# My wife to be thinks I want to control her



## fsmav (May 13, 2010)

Gentlemen, I am in a serious dilema, quite frankly, I have no clue how to handle it.

I am in a relationship with a beautiful woman whom I love dearly. We are getting married in four months, but lately we have been fighting so bad. I mean we fight about everything, even if it doesnt concern us directly, we find a way to turn it around and argue about it. 

I decided to be upfront about things and tell her things that i didnt like. I mean, lets be honest, we love our women but there are those things about them that we would be happier without. I dont want her to change, I want her to accommodate me more.

We recently bought a house in another city, that has proved a bad decision for our relationship. She now works for another big company, she has since changed. Shes changed her simplicity, the very thing that drew me to her initially. How do i address this without coming across as a dictator (that's ive been told). She is steadily losing her inner beauty for the glitz of the city. Its not that bad, but it affects me. Everytime I talk about it, we fight and I end up being called autocratic and pushing for things to happen my way. All I seek is for her to be my friend again. For her to be the woman she is, for her to be confident in her own skin, for her to be more accommodative and for her to take time out and relate to the things I talk about. 

This has since spread itself to our sex life. I feel we have less than enough sex. Now she feels sex is all I think about. She keeps referring back to it. She has been asking me about porn movies and Initially I wasnt keen, but I decided to open up. i downloaded two clips on my mobile, she threw her toys when she saw it. She linked it to my address about less sex. Now, she doesnt feel comfortable to have sex, she doesnt feel sufficient. Damn!!!!!!!!!!!!

I myself feel like a nag now. I have decided to withdraw myself as I cant bear the pain and name-calling. But will this benefit us? Nope. So what do I do????

Fellas, dont tell me to get out, I cant. I love her too much. I know she loves me. dshe's a good woman, just these side issues.


----------



## omar77 (May 10, 2010)

how long is this issue is between you 2. i think both of you should be flexible and make it clear with her why she isn't interested and is it a mood from her side trying to let you concentrate on more important issues ask her if she is upset sit with her and talk about her work try to understand her issues and listen to them for a while or is it a clue indirectly to let you know how she feels that she cares about you and doesn't want to hurt you but maybe she is preparing you to accept a breakup so be prepared for anything


----------



## turnera (Jan 22, 2010)

Go to marriagebuilders.com and print out two copies of the Love Busters questionnaire. Both of you sit down and fill it out. It lets you tell her what she does that you don't like, and it lets her tell you what YOU do that SHE doesn't like. 

It is invaluable information, and it shows that you want to be who SHE wants, and it gives you a way to talk about your issues.


----------



## Susan2010 (Apr 19, 2010)

_How do i address this without coming across as a dictator (that's ive been told).

and I end up being called autocratic and pushing for things to happen my way. _

If she said these things, then they are true. It is not her imagination.

_
I dont want her to change, I want her to accommodate me more.

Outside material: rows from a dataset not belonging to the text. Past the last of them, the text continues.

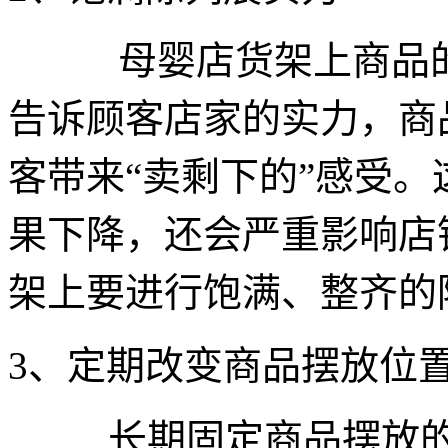
母婴店货架上商品
告诉顾客店家的实力，商
客带来“卖剩下的”感受
果下降，还会严重影响店
架上要进行饱满、整齐的
3、定期改变商品摆放位
长期固定商品摆放的位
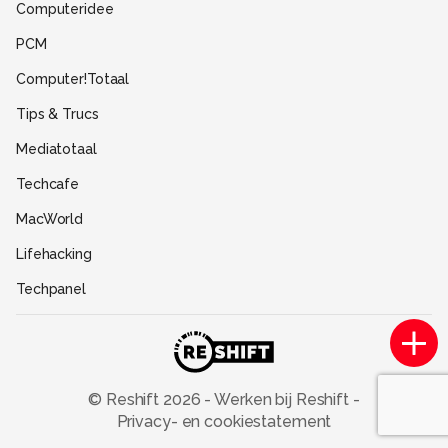
Computeridee
Partners
PCM
Help
Computer!Totaal
Contact
Tips & Trucs
Mediatotaal
Techcafe
MacWorld
Lifehacking
Techpanel
Gamer.nl
Insidegamer.nl
Power Unlimited
© Reshift
2026
-
Werken bij Reshift
-
Privacy- en cookiestatement
Zoom Academy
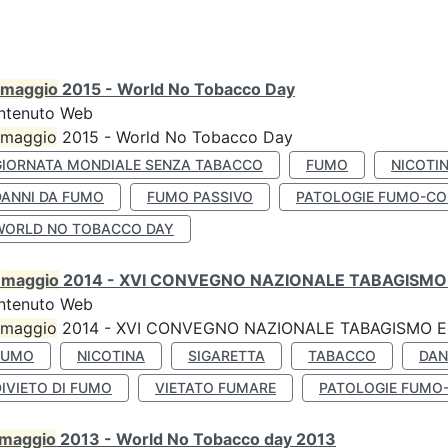
maggio
2015 - World No Tobacco Day
ntenuto Web
maggio
2015 - World No Tobacco Day
GIORNATA MONDIALE SENZA TABACCO
FUMO
NICOTI
DANNI DA FUMO
FUMO PASSIVO
PATOLOGIE FUMO-CO
WORLD NO TOBACCO DAY
0
maggio
2014 - XVI CONVEGNO NAZIONALE TABAGISMO 
ntenuto Web
maggio
2014 - XVI CONVEGNO NAZIONALE TABAGISMO E 
FUMO
NICOTINA
SIGARETTA
TABACCO
DAN
IVIETO DI FUMO
VIETATO FUMARE
PATOLOGIE FUMO
maggio
2013 - World No Tobacco day 2013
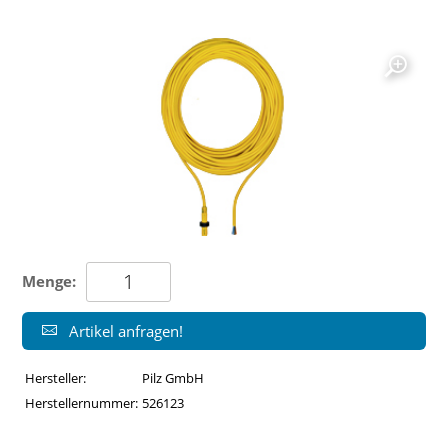
Menge:
Artikel anfragen!
Hersteller:
Pilz GmbH
Herstellernummer:
526123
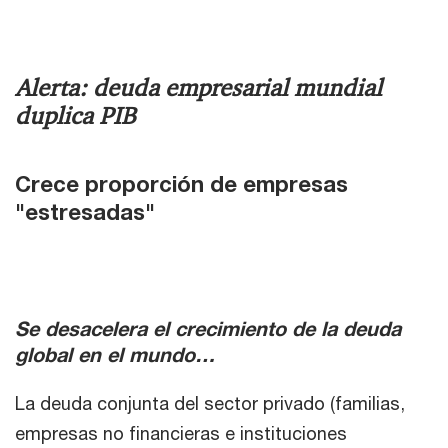
Alerta: deuda empresarial mundial
duplica PIB
Crece proporción de empresas
"estresadas"
Se desacelera el crecimiento de la deuda
global en el mundo…
La deuda conjunta del sector privado (familias,
empresas no financieras e instituciones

All I seek is for her to be my friend again. For her to be the woman she is, for her to be confident in her own skin, for her to be more accommodative and for her to take time out and relate to the things I talk about. _

See what I mean? I don't know what any of this means because you're being too general. Specifics would help a lot, but whatever these things are that you request of her, you are being a dictator. You are being autocratic. You are asking her to change. But you deny all these things, which means you don't listen to her and don't listen to yourself either, but you want her to listen to you.

Like I said, you weren't specific about any of those things, so I have no idea what it is you are asking her to do. However, I notice you are very specific about the sex complaints, so again, I am inclined to agree with her. As far as she is concerned, you are controlling and demanding. And that is all I can see.

You won't get sex like this. She will never warm back up to you. You are pushing her farther and farther away. Right now, she is caught up in the *wedding* thing and cannot imagine stopping those motioning wheels. That is typical of a woman soon to be married. If it were not happening, she might well reconsider being with you. I don't doubt she loves you, but she's in denial and paying no attention to anything but walking down the aisle. So the problems between you get pushed aside only to rear their ugly heads after the I dos.

Perhaps you fell in love with a country girl who is becoming a city girl. She is growing and adapting to her new surroundings. I don't know if that is a good thing or bad, but you are trying to stifle her growth because she's different somehow. How she is different I have no idea because you complained about it but didn't tell us what it is.

At any rate, you both need couples' counseling before getting married. Otherwise, the marriage is headed for disaster.


----------